Validation of Clear-Sky Fluxes for Tropical Oceans from the Earth Radiation Budget Experiment

Abstract

The existence and magnitude of a systematic bias in the clear-sky longwave fluxes from the Earth Radiation Budget Experiment (ERBE) is investigated. The bias is apparently introduced because the ERBE method for scene identification does not account for large zonal gradients in longwave absorption by water vapor. The ERBE fluxes are compared to fluxes calculated with a radiative transfer model from ship radiosonde measurements. The comparison is based upon an analysis of 5 yr of coincident satellite and radiosonde observations for equatorial ocean regions. The differences between the ERBE and model fluxes are examined as functions of sea surface temperature (SST) and relative humidity.
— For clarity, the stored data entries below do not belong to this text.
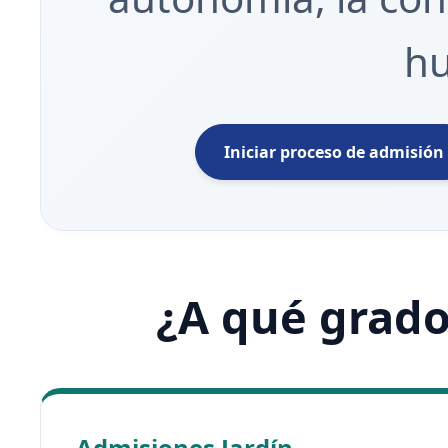
h
Iniciar proceso de admisión
¿A qué grado
Admisiones Jardín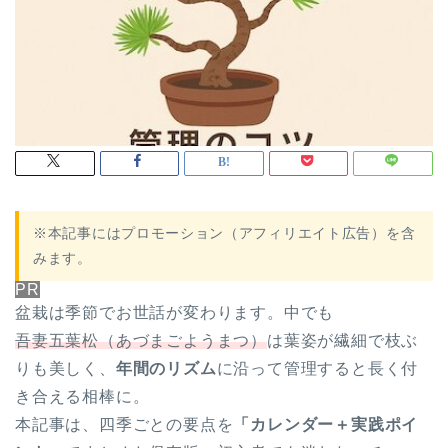
※本記事にはプロモーション（アフィリエイト広告）を含
みます。
PR
盆栽は季節でお世話が変わります。中でも
吾妻五葉松（あづまごようまつ）
は葉姿が繊細で枝ぶ
りも美しく、
年間のリズム
に沿って管理すると長く付
き合える相棒に。
本記事は、四季ごとの要点を
「カレンダー＋実践ポイ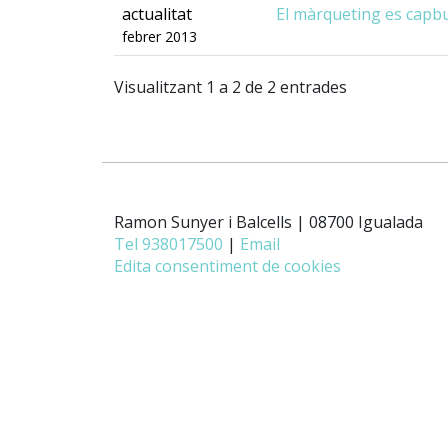
actualitat
El màrqueting es capbus
febrer 2013
Visualitzant 1 a 2 de 2 entrades
Ramon Sunyer i Balcells | 08700 Igualada
Tel 938017500
|
Email
Edita consentiment de cookies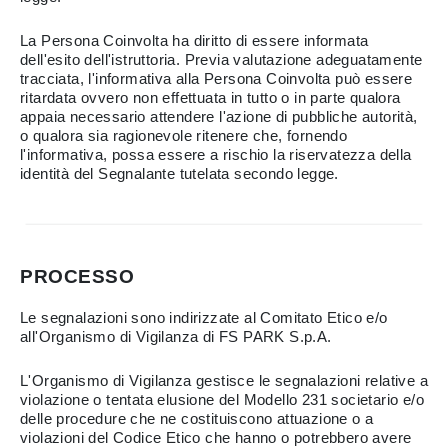
La Persona Coinvolta ha diritto di essere informata
dell'esito dell'istruttoria. Previa valutazione adeguatamente
tracciata, l'informativa alla Persona Coinvolta può essere
ritardata ovvero non effettuata in tutto o in parte qualora
appaia necessario attendere l'azione di pubbliche autorità,
o qualora sia ragionevole ritenere che, fornendo
l'informativa, possa essere a rischio la riservatezza della
identità del Segnalante tutelata secondo legge.
PROCESSO
Le segnalazioni sono indirizzate al Comitato Etico e/o
all'Organismo di Vigilanza di FS PARK S.p.A.
L'Organismo di Vigilanza gestisce le segnalazioni relative a
violazione o tentata elusione del Modello 231 societario e/o
delle procedure che ne costituiscono attuazione o a
violazioni del Codice Etico che hanno o potrebbero avere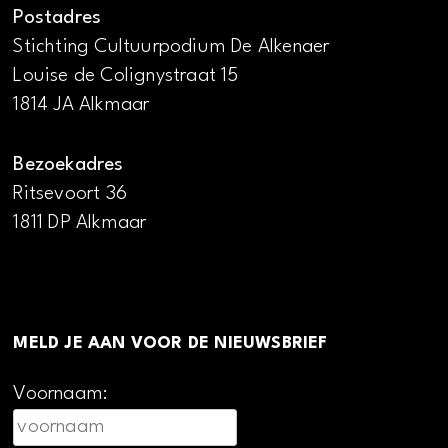
Postadres
Stichting Cultuurpodium De Alkenaer
Louise de Colignystraat 15
1814 JA Alkmaar
Bezoekadres
Ritsevoort 36
1811 DP Alkmaar
MELD JE AAN VOOR DE NIEUWSBRIEF
Voornaam: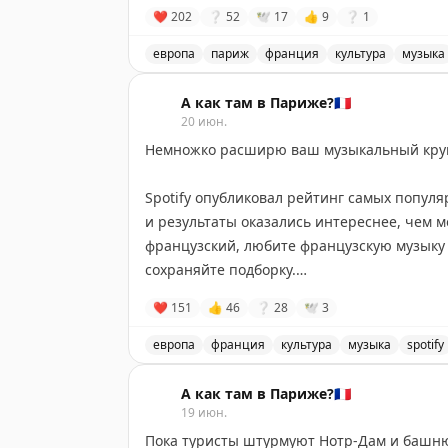
За 9 отмеченных мною в Париже празднико
❤
202
❔
52
🕊
17
👍
9
❔
1
диаметру печеньем савоярди.
густонаселённом городе нет смысла куда-т
давки из желающих. Самый идеальный вар
европа
париж
франция
культура
музыка
• В Бельгии популярный напиток
lait russe
выйти на улицу в хорошем настроении и пой
Первый день лета во Франции, праздни
количеством молока.
#русскиевпариже
А как там в Париже?🇫🇷
Многие мероприятия есть
20 июн.
по этой ссылке
.
Немножко расширю ваш музыкальный кру
Spotify опубликовал рейтинг самых популя
и результаты оказались интереснее, чем 
французский, любите французскую музыку и
сохраняйте подборку.
❤
151
👍
46
❔
28
🕊
3
На первом месте оказался бельгиец Stroma
Arcane. Её прослушали более 550 млн раз.
европа
франция
культура
музыка
spotify
Самые популярные франкоязычные песни 
На втором месте красивая и меланхолична
А как там в Париже?🇫🇷
Уотсона. Песня вышла много лет назад, но
19 июн.
Пока туристы штурмуют Нотр-Дам и башню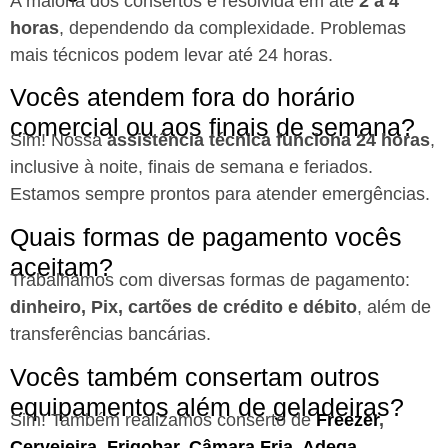
A maioria dos consertos é resolvida em até
2 a 4
horas
, dependendo da complexidade. Problemas
mais técnicos podem levar até 24 horas.
Vocês atendem fora do horário
comercial ou aos finais de semana?
Sim! Nossa
assistência técnica funciona 24 horas
,
inclusive à noite, finais de semana e feriados.
Estamos sempre prontos para atender emergências.
Quais formas de pagamento vocês
aceitam?
Trabalhamos com diversas formas de pagamento:
dinheiro, Pix, cartões de crédito e débito
, além de
transferências bancárias.
Vocês também consertam outros
equipamentos além de geladeiras?
Sim! Também realizamos conserto de
Freezer
,
Cervejeira
,
Frigobar
,
Câmara Fria
,
Adega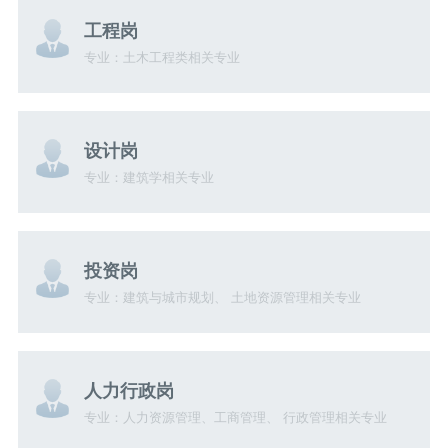
工程岗
专业：土木工程类相关专业
设计岗
专业：建筑学相关专业
投资岗
专业：建筑与城市规划、 土地资源管理相关专业
人力行政岗
专业：人力资源管理、工商管理、 行政管理相关专业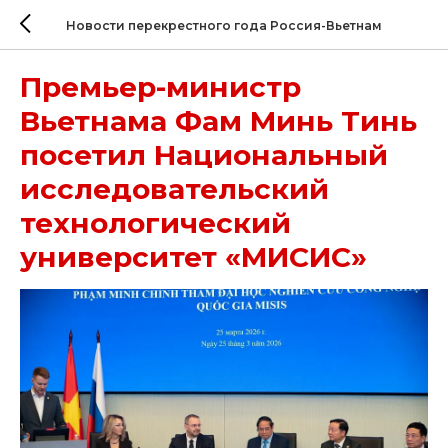
Новости перекрестного года Россия-Вьетнам
Премьер-министр
Вьетнама Фам Минь Тинь
посетил Национальный
исследовательский
технологический
университет «МИСИС»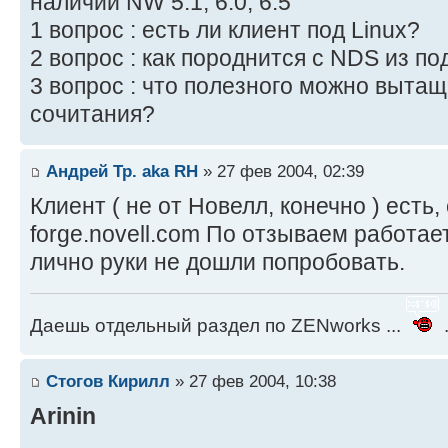
наличии NW 5.1, 6.0, 6.5
1 вопрос : есть ли клиент под Linux?
2 вопрос : как породнится с NDS из по
3 вопрос : что полезного можно вытащ
сочитания?
Андрей Тр. aka RH
» 27 фев 2004, 02:39
Клиент ( не от Новелл, конечно ) есть,
forge.novell.com По отзываем работает
лично руки не дошли попробовать.
Даешь отдельный раздел по ZENworks ...
.
Стогов Кирилл
» 27 фев 2004, 10:38
Arinin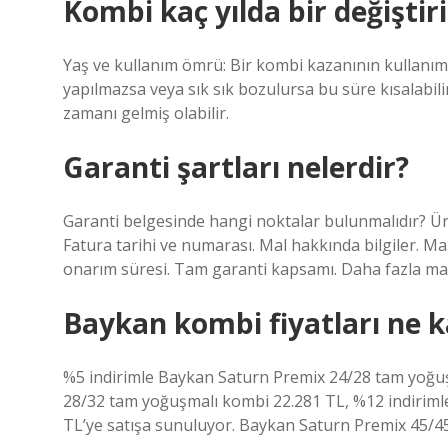
Kombi kaç yılda bir değiştiri
Yaş ve kullanım ömrü: Bir kombi kazanının kullanım 
yapılmazsa veya sık sık bozulursa bu süre kısalabili
zamanı gelmiş olabilir.
Garanti şartları nelerdir?
Garanti belgesinde hangi noktalar bulunmalıdır? Üretic
Fatura tarihi ve numarası. Mal hakkında bilgiler. Mal
onarım süresi. Tam garanti kapsamı. Daha fazla m
Baykan kombi fiyatları ne 
%5 indirimle Baykan Saturn Premix 24/28 tam yoğu
28/32 tam yoğuşmalı kombi 22.281 TL, %12 indirim
TL’ye satışa sunuluyor. Baykan Saturn Premix 45/45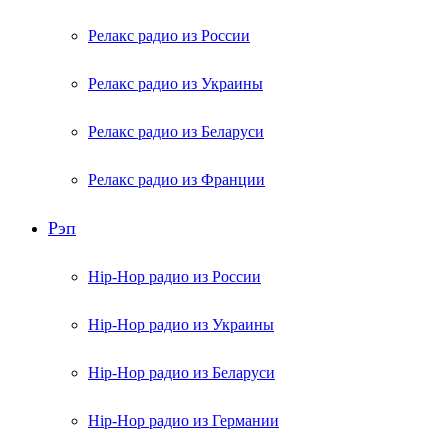
Релакс радио из России
Релакс радио из Украины
Релакс радио из Беларуси
Релакс радио из Франции
Рэп
Hip-Hop радио из России
Hip-Hop радио из Украины
Hip-Hop радио из Беларуси
Hip-Hop радио из Германии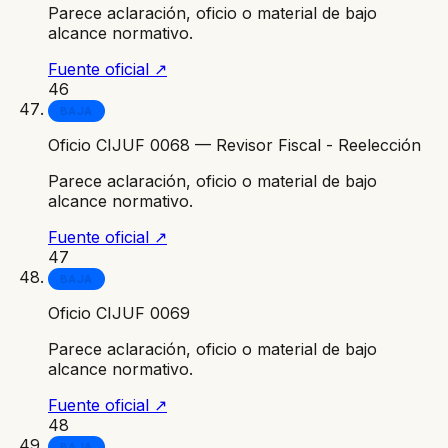
Parece aclaración, oficio o material de bajo
alcance normativo.
Fuente oficial ↗
46
BAJA
Oficio CIJUF 0068 — Revisor Fiscal - Reelección
Parece aclaración, oficio o material de bajo
alcance normativo.
Fuente oficial ↗
47
BAJA
Oficio CIJUF 0069
Parece aclaración, oficio o material de bajo
alcance normativo.
Fuente oficial ↗
48
BAJA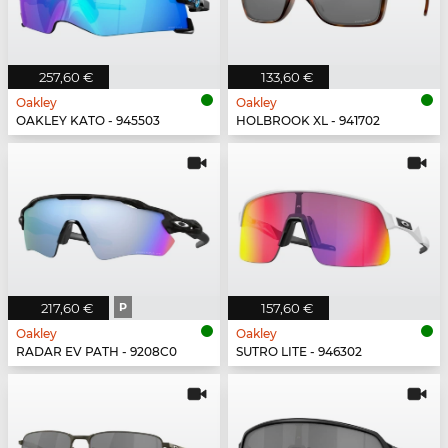
257,60 €
133,60 €
Oakley
Oakley
OAKLEY KATO - 945503
HOLBROOK XL - 941702
217,60 €
P
157,60 €
Oakley
Oakley
RADAR EV PATH - 9208C0
SUTRO LITE - 946302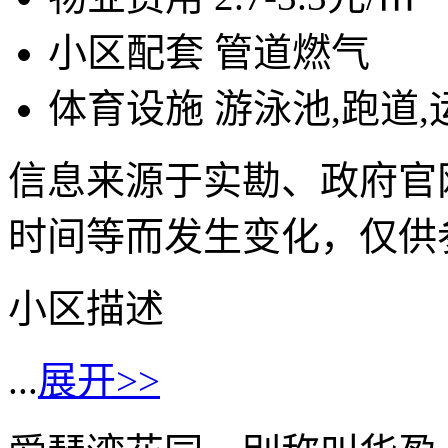
小区配套
管道燃气
体育设施
游泳池,跑道
信息来源于实勘、政府官
时间等而发生变化，仅供
小区描述
...
展开>>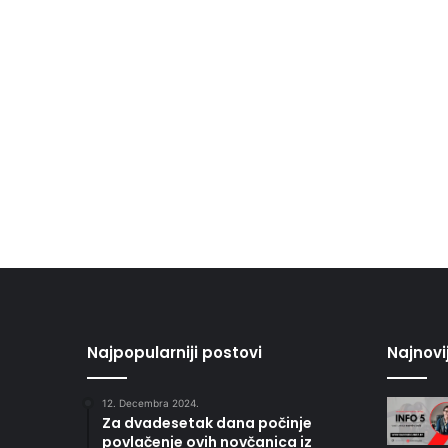
Najpopularniji postovi
Najnovi
12. Decembra 2024.
Za dvadesetak dana počinje
povlačenje ovih novčanica iz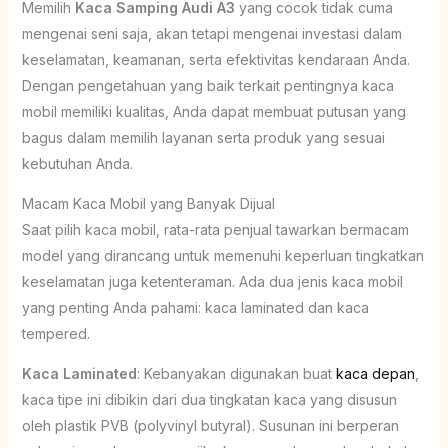
Memilih
Kaca Samping Audi A3
yang cocok tidak cuma
mengenai seni saja, akan tetapi mengenai investasi dalam
keselamatan, keamanan, serta efektivitas kendaraan Anda.
Dengan pengetahuan yang baik terkait pentingnya kaca
mobil memiliki kualitas, Anda dapat membuat putusan yang
bagus dalam memilih layanan serta produk yang sesuai
kebutuhan Anda.
Macam Kaca Mobil yang Banyak Dijual
Saat pilih kaca mobil, rata-rata penjual tawarkan bermacam
model yang dirancang untuk memenuhi keperluan tingkatkan
keselamatan juga ketenteraman. Ada dua jenis kaca mobil
yang penting Anda pahami: kaca laminated dan kaca
tempered.
Kaca Laminated
: Kebanyakan digunakan buat
kaca depan
,
kaca tipe ini dibikin dari dua tingkatan kaca yang disusun
oleh plastik PVB (polyvinyl butyral). Susunan ini berperan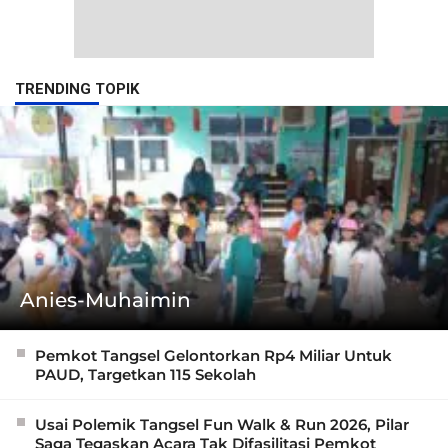
TRENDING TOPIK
Anies-Muhaimin
Pemkot Tangsel Gelontorkan Rp4 Miliar Untuk
PAUD, Targetkan 115 Sekolah
Usai Polemik Tangsel Fun Walk & Run 2026, Pilar
Saga Tegaskan Acara Tak Difasilitasi Pemkot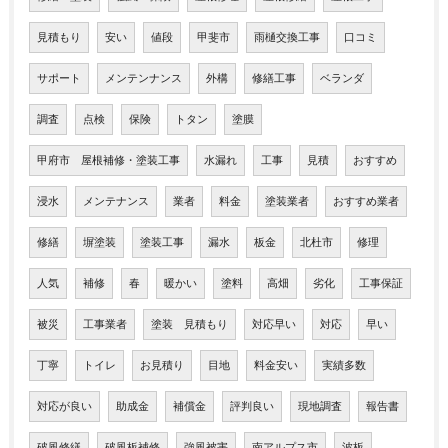
見積もり
安い
値段
甲斐市
雨樋交換工事
口コミ
サポート
メンテンナンス
外構
修繕工事
ベランダ
調査
点検
保険
トタン
塗膜
甲府市 屋根補修・塗装工事
水漏れ
工事
見積
おすすめ
浸水
メンテナンス
業者
料金
塗装業者
おすすめ業者
修繕
塀塗装
塗装工事
漏水
板金
北杜市
修理
人気
補修
春
暖かい
塗料
高畑
劣化
工事保証
被災
工事業者
塗装 見積もり
対応早い
対応
早い
丁寧
トイレ
お見積り
目地
料金安い
実績多数
対応が良い
助成金
補償金
評判良い
現地調査
報告書
破風修繕
破風板補修
強風被害
南アルプス市
波板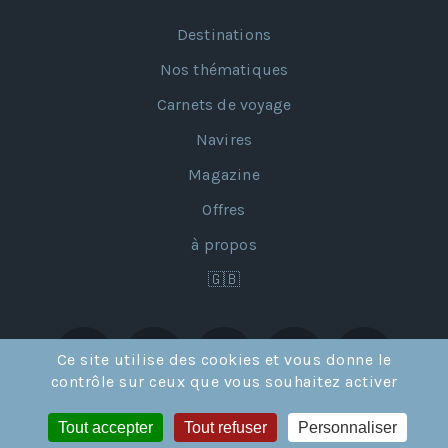
Destinations
Nos thématiques
Carnets de voyage
Navires
Magazine
Offres
à propos
🇬🇧
Ce site utilise des cookies et vous donne le
contrôle sur ceux que vous souhaitez activer
Tout accepter
Tout refuser
Personnaliser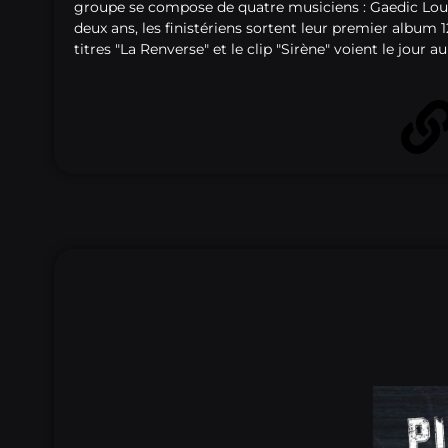
groupe se compose de quatre musiciens : Gaedic Louvre
deux ans, les finistériens sortent leur premier album 1
titres "La Renverse" et le clip "Sirène" voient le jour 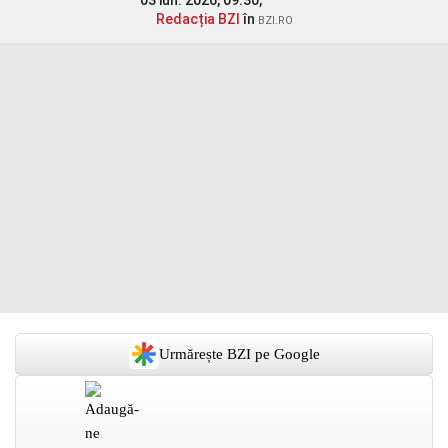
03 iun. 2026, 09:30,
Redacția BZI
în
BZI.RO
Urmărește BZI pe Google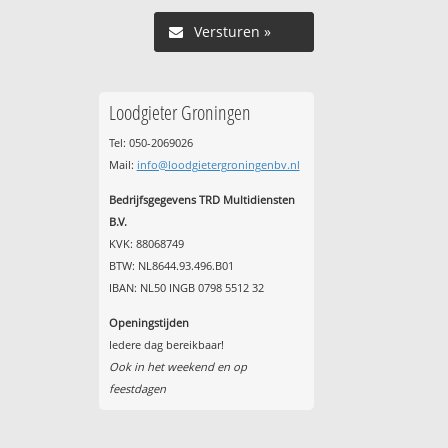
Versturen »
Loodgieter Groningen
Tel: 050-2069026
Mail:
info@loodgietergroningenbv.nl
Bedrijfsgegevens TRD Multidiensten
B.V.
KVK: 88068749
BTW: NL8644.93.496.B01
IBAN: NL50 INGB 0798 5512 32
Openingstijden
Iedere dag bereikbaar!
Ook in het weekend en op
feestdagen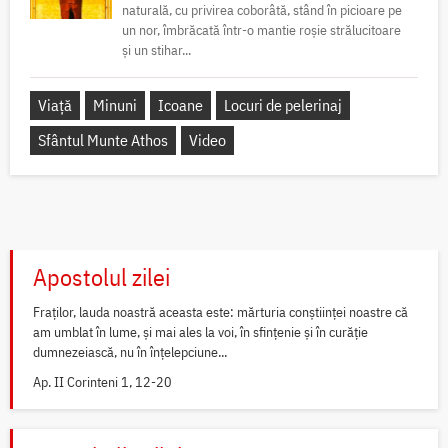
naturală, cu privirea coborâtă, stând în picioare pe
un nor, îmbrăcată într-o mantie roșie strălucitoare
și un stihar...
Viață
Minuni
Icoane
Locuri de pelerinaj
Sfântul Munte Athos
Video
Apostolul zilei
Fraților, lauda noastră aceasta este: mărturia conștiinței noastre că
am umblat în lume, și mai ales la voi, în sfințenie și în curăție
dumnezeiască, nu în înțelepciune...
Ap. II Corinteni 1, 12-20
The authors use height-mean relative humidity R̄H̄ as an index of atmospheric moisture. The average offset between the model and ERBE fluxes ranges between +2 and +6 W m⁻² for SSTs above 295 K, and the gradients with respect to SST are nearly identical. However, the difference between the model and ERBE depends significantly on the tropospheric relative humidity. ERBE fluxes exceed model fluxes for R̄Hmacr; above 70%, and the maximum offset of +9 to +12 W m⁻² is consistent with previous estimates. There are also indications that the clear-sky fluxes for R̄Hmacr; below 25% may be underestimated by about 10–15 W m⁻². Since extreme values of height-mean humidity are relatively infrequent, the net bias introduced in the ERBE monthly mean clear-sky fluxes is generally less than the systematic error in estimates of the instantaneous fluxes. These findings support earlier work on the coupling between, SST and the atmospheric greenhouse effect, in particular the existence of a super greenhouse effect for oceans warmer than 300 K. Recent reports of much larger systematic differences are not supported by this analysis. The results indicate that comparison of GCM and ERBE clear-sky longwave fluxes will depend explicitly on atmospheric humidity.